The Work-Life Balance
The pandemic has shown that employees have realised a new work life balance that in many cases, has bolstered productivity. Employers may need to consider that the next generation of work force may come to expect such opportunities for flexibility as technology continues to underpin how we work in many industries. It will be difficult to go back now in my opinion. Of course, not every industry has the option to operate as a remote workforce, and whilst there has been some influx of efficiency gains in terms of time (Doctors taking remote consultation via web conferencing for example), they still largely depend on physical face to face interactions. Any role that largely depends on data processing and interaction with technology, has seen a shift to more remote practices. Businesses are also shifting in terms of management thinking as a work culture evolves. Stanford now offers courses specifically designed to demonstrate how to lead effectively from home, which of course, you take from home.

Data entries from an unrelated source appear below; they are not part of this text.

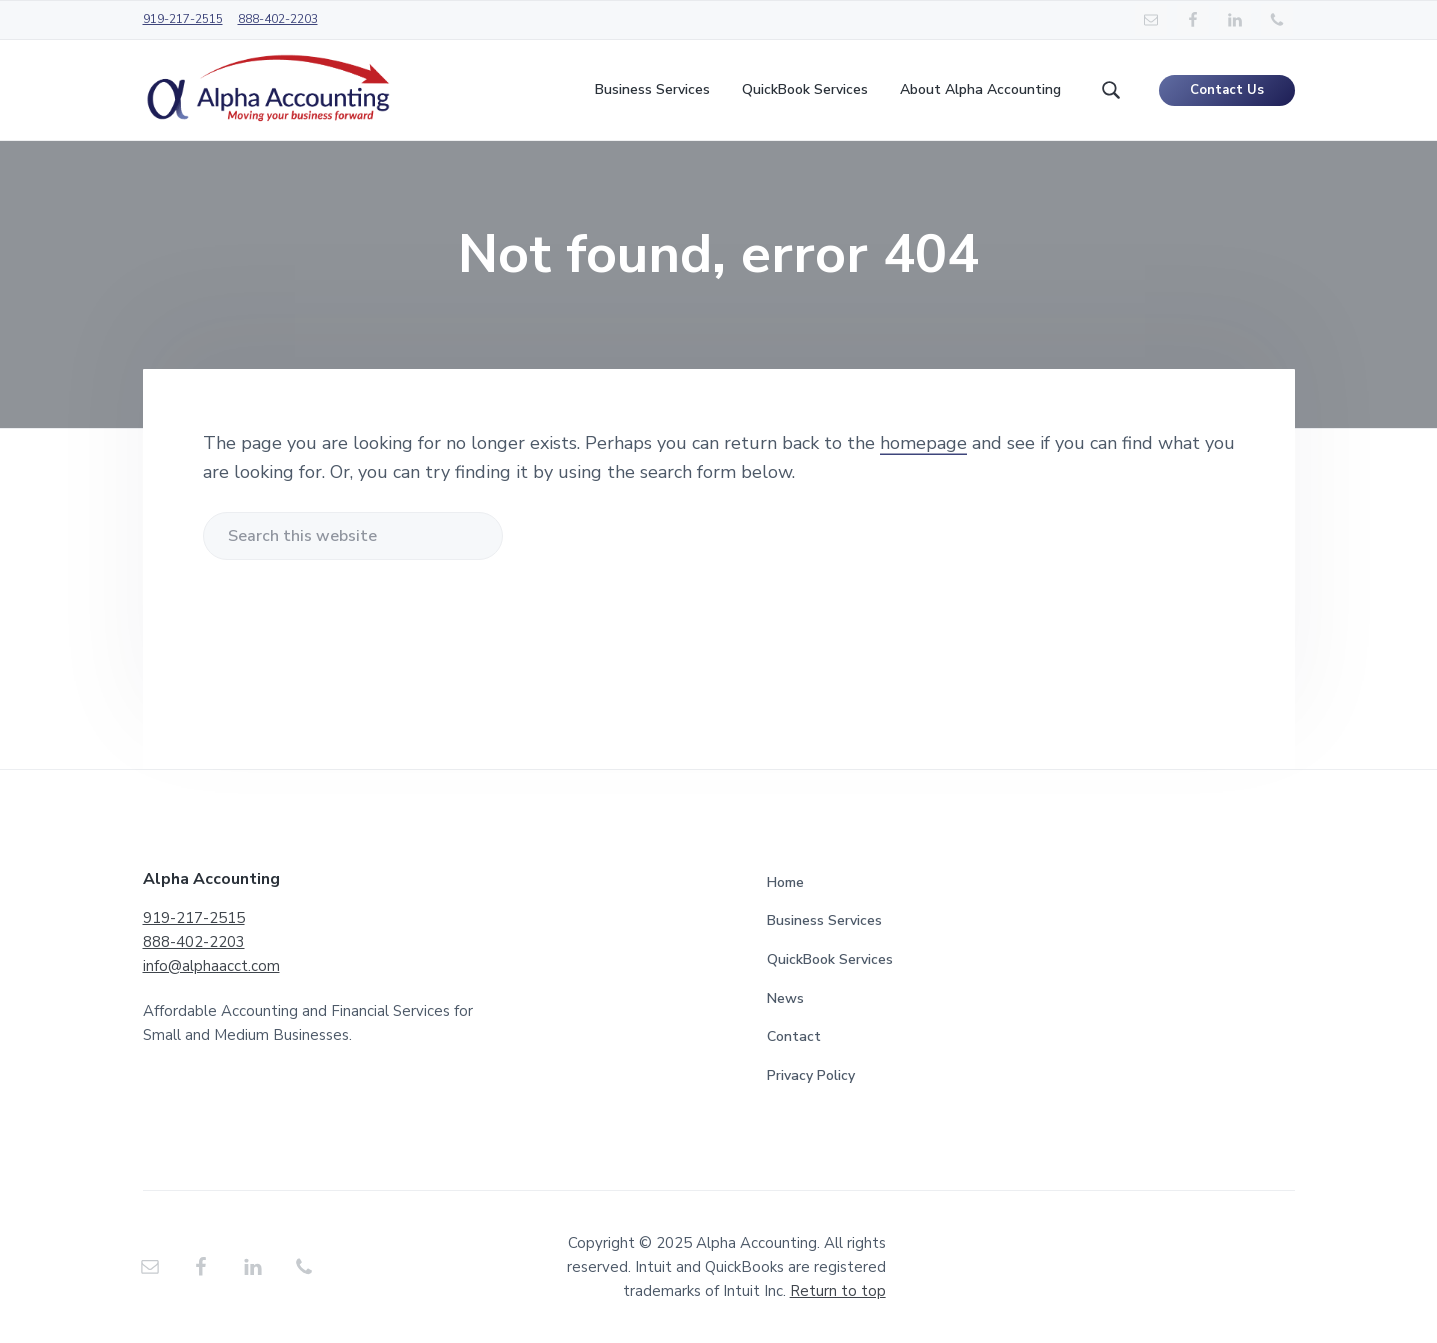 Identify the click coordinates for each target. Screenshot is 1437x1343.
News (785, 998)
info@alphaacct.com (211, 966)
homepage (923, 443)
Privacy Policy (811, 1075)
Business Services (824, 920)
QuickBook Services (830, 959)
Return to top (838, 1291)
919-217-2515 (183, 19)
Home (785, 882)
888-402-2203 (278, 19)
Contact (794, 1036)
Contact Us (1227, 90) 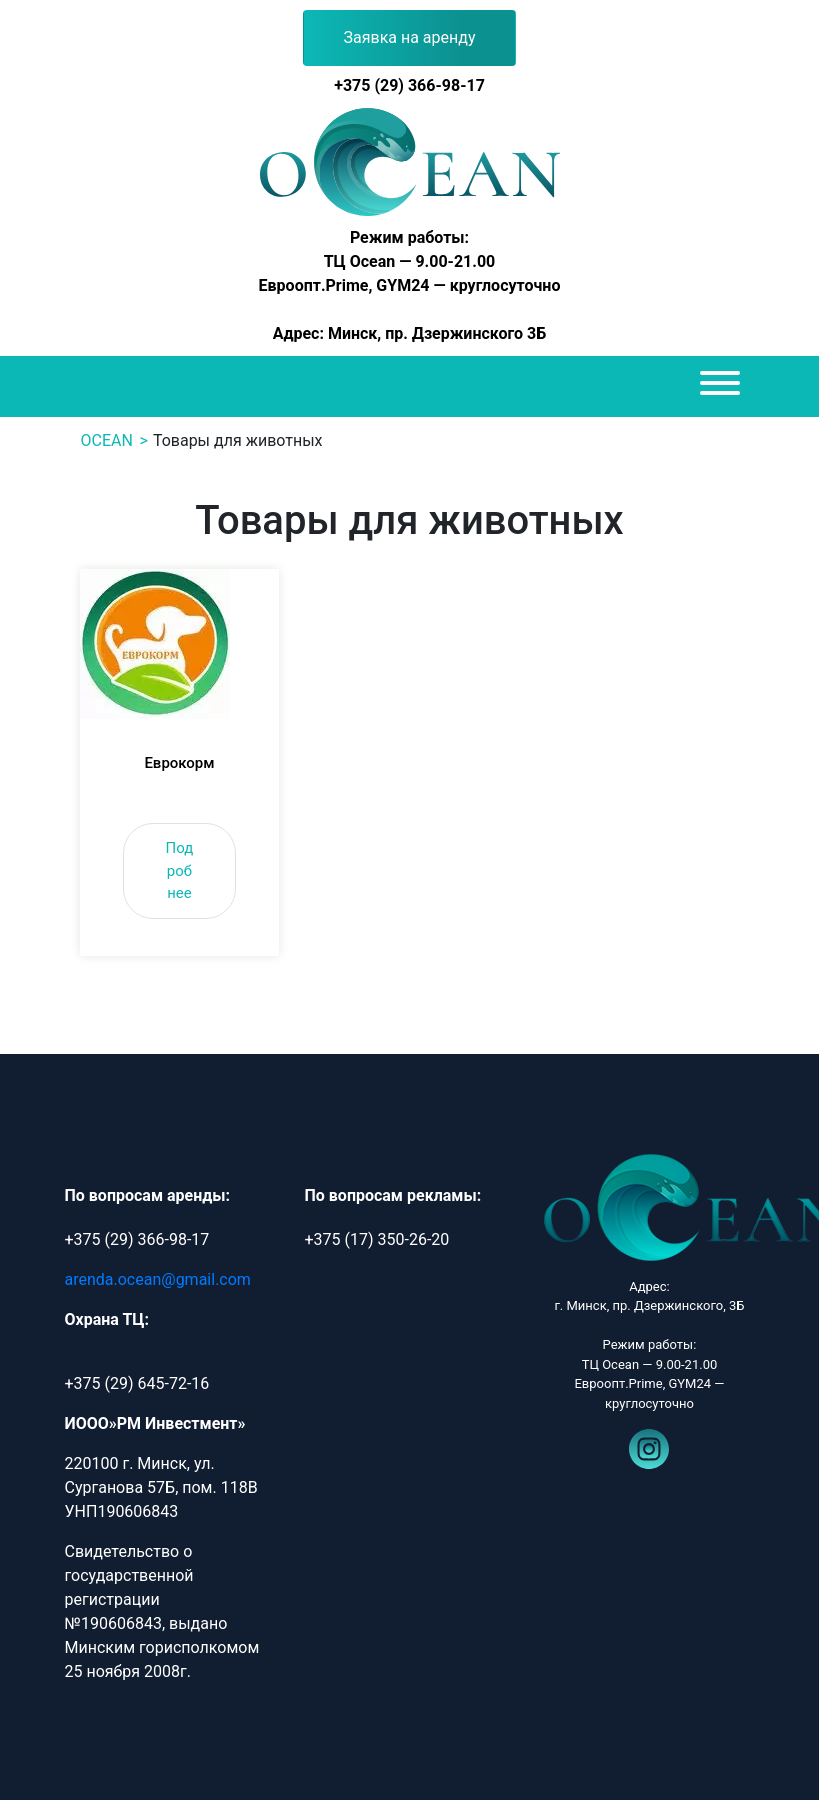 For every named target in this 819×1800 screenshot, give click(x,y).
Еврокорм (179, 763)
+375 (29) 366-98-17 (409, 85)
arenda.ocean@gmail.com (158, 1279)
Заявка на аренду (410, 37)
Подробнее (180, 870)
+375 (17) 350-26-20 (376, 1239) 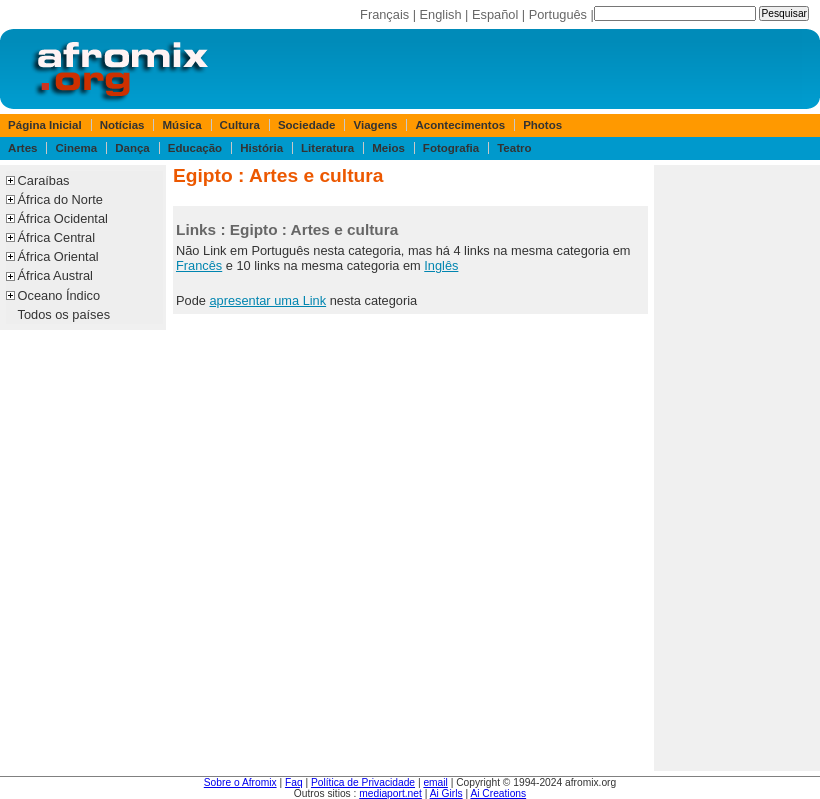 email (435, 782)
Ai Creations (498, 793)
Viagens (376, 125)
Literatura (327, 148)
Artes (22, 148)
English (441, 14)
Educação (195, 148)
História (261, 148)
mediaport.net (390, 793)
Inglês (441, 265)
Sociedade (307, 125)
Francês (199, 265)
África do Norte (60, 199)
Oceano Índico (59, 295)
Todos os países (64, 314)
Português (558, 14)
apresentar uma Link (267, 300)
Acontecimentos (461, 125)
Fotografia (451, 148)
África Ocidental (63, 218)
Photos (542, 125)
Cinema (77, 148)
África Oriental (58, 256)
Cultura (240, 125)
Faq (294, 782)
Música (182, 125)
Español (495, 14)
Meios (388, 148)
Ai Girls (446, 793)
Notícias (122, 125)
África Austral (55, 275)
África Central (57, 237)
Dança (132, 148)
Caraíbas (44, 180)
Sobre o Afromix (240, 782)
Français (384, 14)
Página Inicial (45, 125)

Businesses that cannot provide the flexible approach to working for current and future talent may be at risk of skills shortages and business challenges if competitors already offer a similar opportunity. However, modern working approaches create a new set of challenges for centralised business processes. Most companies are adopting cloud based strategies to run parts of their supply chain or indeed to run entirely within the outsourced cloud platform environments. Either way, the flexibility that modern working brings can also create what is essentially micro-departments within the business that operate from home. Strategies to control the data and the processing within these extensions of the business can create blind spots for compliance and potential security issues. Considering both the long term strategies to attract and retain talent within a stretched marketplace by providing more freedom in working practices against the business responsibilities around data protection and compliance, should be an agenda item within all boardrooms.